- [What you will do] If a picture appears in the records, skip it; copy everything else exactly.

▼

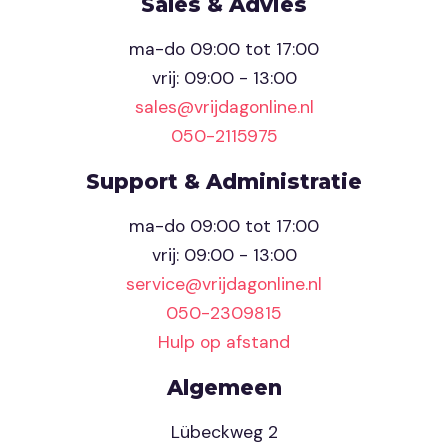
Sales & Advies
ma-do 09:00 tot 17:00
vrij: 09:00 - 13:00
sales@vrijdagonline.nl
050-2115975
Support & Administratie
ma-do 09:00 tot 17:00
vrij: 09:00 - 13:00
service@vrijdagonline.nl
050-2309815
Hulp op afstand
Algemeen
Lübeckweg 2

▲

- [Solution for this problem]
Sales & Advies
ma-do 09:00 tot 17:00
vrij: 09:00 - 13:00
sales@vrijdagonline.nl
050-2115975
Support & Administratie
ma-do 09:00 tot 17:00
vrij: 09:00 - 13:00
service@vrijdagonline.nl
050-2309815
Hulp op afstand
Algemeen
Lübeckweg 2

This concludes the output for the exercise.